_Assignment:_ In the data that follows, every line containing the word "clientes" should be returned.

=== Section Start ===

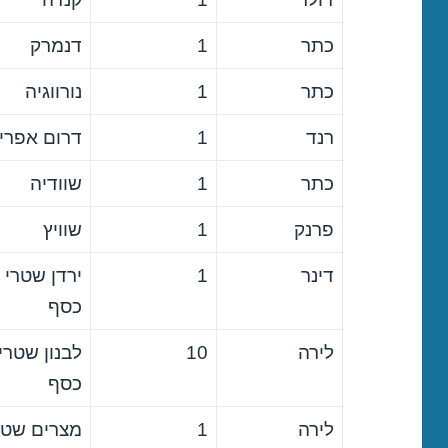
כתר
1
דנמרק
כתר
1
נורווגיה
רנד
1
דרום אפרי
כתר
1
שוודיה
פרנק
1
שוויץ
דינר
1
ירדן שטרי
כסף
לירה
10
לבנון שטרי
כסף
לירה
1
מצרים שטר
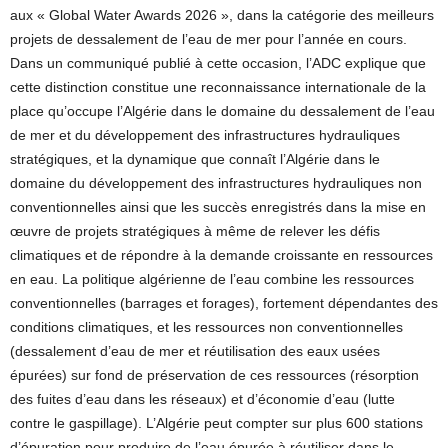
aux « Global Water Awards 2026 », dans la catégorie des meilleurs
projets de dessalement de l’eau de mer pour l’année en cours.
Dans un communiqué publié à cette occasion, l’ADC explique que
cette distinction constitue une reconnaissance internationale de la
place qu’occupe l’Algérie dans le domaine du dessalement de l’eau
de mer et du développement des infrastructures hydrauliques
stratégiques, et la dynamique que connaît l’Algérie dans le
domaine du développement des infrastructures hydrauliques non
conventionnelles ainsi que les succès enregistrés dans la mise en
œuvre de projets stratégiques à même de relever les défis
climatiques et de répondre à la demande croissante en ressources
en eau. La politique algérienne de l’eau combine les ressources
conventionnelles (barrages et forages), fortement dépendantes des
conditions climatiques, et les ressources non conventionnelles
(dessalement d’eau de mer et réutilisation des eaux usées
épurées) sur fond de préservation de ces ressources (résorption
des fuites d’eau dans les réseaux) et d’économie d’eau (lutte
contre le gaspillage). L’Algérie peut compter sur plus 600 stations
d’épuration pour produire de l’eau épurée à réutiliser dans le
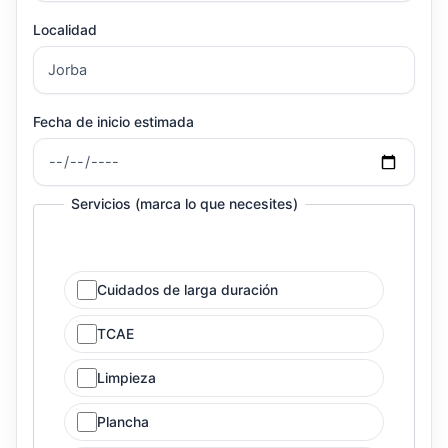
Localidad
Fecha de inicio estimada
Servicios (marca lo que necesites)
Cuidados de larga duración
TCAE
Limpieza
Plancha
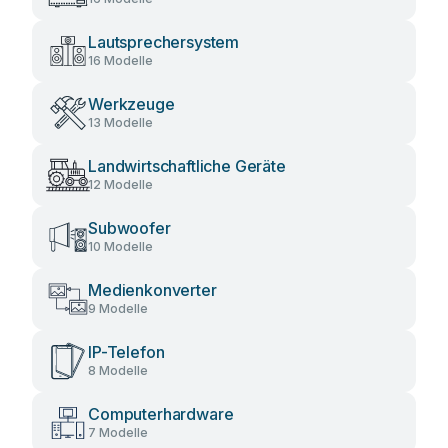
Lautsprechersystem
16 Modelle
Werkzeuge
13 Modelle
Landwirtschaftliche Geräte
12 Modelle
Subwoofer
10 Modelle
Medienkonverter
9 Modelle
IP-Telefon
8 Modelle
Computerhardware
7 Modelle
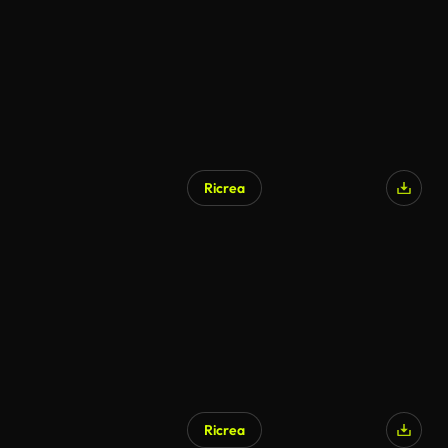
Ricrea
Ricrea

=== Section End ===
=== Section Start ===

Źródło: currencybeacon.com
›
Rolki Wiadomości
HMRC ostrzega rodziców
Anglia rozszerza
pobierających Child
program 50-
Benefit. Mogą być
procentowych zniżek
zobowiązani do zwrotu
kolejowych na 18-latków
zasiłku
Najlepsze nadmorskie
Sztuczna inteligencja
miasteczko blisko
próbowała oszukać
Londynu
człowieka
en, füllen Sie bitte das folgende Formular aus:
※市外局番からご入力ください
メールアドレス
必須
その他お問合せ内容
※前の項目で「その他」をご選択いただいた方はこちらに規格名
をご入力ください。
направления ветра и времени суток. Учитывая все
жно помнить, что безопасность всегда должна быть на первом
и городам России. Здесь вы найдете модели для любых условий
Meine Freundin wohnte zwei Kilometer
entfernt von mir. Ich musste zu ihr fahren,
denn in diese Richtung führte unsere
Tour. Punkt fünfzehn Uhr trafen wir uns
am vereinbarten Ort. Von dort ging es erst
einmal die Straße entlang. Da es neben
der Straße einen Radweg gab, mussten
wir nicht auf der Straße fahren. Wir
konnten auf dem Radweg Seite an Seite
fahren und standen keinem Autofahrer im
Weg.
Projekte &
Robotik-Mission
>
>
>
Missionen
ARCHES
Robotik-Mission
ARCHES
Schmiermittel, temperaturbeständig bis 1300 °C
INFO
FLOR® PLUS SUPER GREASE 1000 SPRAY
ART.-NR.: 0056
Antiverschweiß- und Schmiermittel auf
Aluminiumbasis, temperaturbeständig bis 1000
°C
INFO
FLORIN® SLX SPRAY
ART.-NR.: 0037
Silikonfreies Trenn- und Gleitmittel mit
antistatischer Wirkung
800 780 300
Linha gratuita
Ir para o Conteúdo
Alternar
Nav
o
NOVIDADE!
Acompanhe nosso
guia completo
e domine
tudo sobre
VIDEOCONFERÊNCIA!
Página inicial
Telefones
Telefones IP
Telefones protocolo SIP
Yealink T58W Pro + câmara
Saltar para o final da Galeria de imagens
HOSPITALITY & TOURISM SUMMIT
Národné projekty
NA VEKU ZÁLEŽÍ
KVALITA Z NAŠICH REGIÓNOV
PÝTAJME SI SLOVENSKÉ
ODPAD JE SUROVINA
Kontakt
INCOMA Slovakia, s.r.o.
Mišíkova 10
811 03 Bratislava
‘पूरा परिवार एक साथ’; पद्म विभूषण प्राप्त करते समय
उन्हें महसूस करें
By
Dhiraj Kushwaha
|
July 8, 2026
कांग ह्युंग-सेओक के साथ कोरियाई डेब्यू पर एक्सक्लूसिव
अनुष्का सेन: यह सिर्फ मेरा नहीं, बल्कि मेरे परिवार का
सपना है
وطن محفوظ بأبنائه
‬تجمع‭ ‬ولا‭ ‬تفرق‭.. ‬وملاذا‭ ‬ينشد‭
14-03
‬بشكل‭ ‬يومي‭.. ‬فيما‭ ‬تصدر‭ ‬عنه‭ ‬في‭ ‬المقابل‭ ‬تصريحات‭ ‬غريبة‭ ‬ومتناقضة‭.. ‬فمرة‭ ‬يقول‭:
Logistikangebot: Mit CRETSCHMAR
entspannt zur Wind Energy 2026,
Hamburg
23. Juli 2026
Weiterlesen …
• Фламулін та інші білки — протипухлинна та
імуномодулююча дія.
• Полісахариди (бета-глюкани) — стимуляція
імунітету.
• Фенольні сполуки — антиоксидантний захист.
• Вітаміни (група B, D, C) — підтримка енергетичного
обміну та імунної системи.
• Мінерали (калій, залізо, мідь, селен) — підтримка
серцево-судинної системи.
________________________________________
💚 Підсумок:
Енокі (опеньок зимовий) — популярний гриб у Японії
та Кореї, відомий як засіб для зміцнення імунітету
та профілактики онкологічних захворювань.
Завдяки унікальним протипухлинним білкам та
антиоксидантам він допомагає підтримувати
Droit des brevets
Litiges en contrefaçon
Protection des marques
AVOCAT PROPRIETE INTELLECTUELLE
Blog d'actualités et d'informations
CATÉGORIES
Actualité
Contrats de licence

=== Section End ===
=== Section Start ===

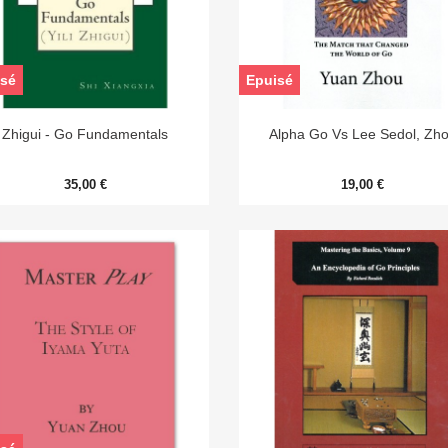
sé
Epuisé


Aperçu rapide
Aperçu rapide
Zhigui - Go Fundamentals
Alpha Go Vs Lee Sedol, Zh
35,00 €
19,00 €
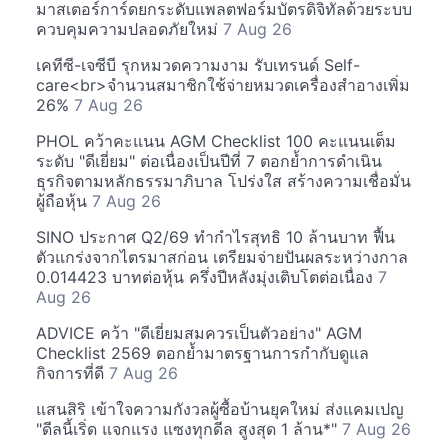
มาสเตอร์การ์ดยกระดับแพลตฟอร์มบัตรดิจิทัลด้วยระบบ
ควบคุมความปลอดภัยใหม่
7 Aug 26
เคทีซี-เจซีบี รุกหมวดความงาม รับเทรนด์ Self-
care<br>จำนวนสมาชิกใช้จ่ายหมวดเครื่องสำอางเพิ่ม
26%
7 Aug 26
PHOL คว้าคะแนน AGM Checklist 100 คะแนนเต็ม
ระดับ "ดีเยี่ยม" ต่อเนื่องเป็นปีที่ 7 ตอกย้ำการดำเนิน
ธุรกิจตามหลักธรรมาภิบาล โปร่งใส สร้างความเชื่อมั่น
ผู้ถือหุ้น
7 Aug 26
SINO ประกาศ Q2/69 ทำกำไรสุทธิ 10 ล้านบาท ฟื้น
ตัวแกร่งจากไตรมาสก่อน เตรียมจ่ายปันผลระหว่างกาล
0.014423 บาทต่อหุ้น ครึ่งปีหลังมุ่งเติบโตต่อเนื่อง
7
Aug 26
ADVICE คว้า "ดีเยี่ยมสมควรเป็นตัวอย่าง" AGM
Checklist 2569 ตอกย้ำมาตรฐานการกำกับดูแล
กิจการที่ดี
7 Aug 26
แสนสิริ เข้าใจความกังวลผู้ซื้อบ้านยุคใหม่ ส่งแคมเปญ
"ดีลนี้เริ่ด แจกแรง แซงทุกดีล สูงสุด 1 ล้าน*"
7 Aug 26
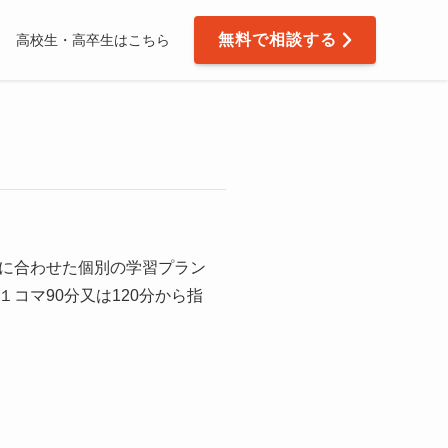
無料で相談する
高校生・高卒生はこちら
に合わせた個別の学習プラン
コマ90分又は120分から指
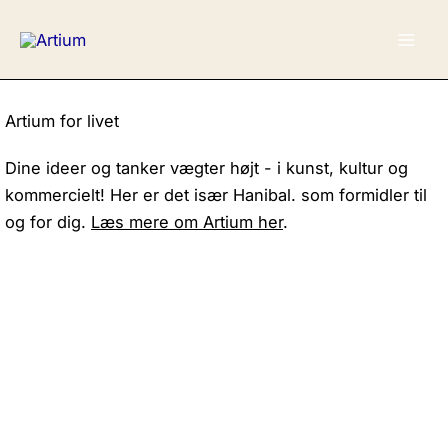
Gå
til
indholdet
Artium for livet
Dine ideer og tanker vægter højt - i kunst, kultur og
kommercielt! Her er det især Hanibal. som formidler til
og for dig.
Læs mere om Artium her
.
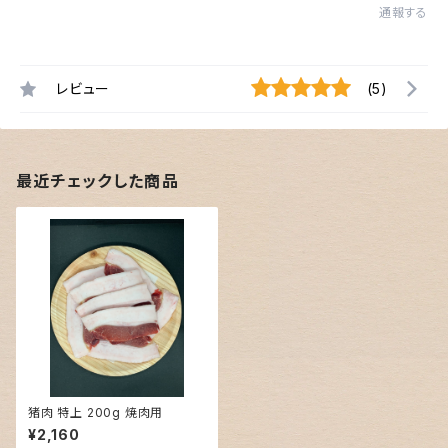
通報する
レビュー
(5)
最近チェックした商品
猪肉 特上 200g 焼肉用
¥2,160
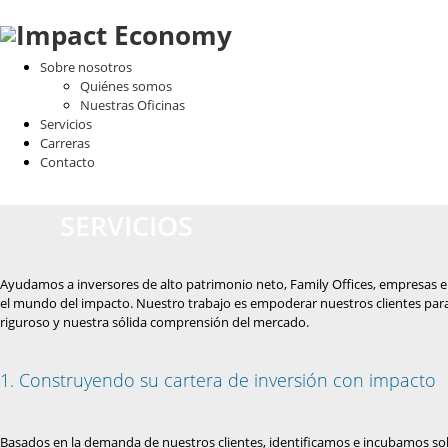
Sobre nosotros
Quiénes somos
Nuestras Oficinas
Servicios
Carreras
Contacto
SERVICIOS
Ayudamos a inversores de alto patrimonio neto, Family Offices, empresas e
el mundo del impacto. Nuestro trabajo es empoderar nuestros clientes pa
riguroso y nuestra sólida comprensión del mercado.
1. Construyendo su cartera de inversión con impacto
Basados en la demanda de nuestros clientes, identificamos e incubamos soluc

=== Section End ===

_Solution for this task:_
el mundo del impacto. Nuestro trabajo es empoderar nuestros clientes pa
Basados en la demanda de nuestros clientes, identificamos e incubamos soluc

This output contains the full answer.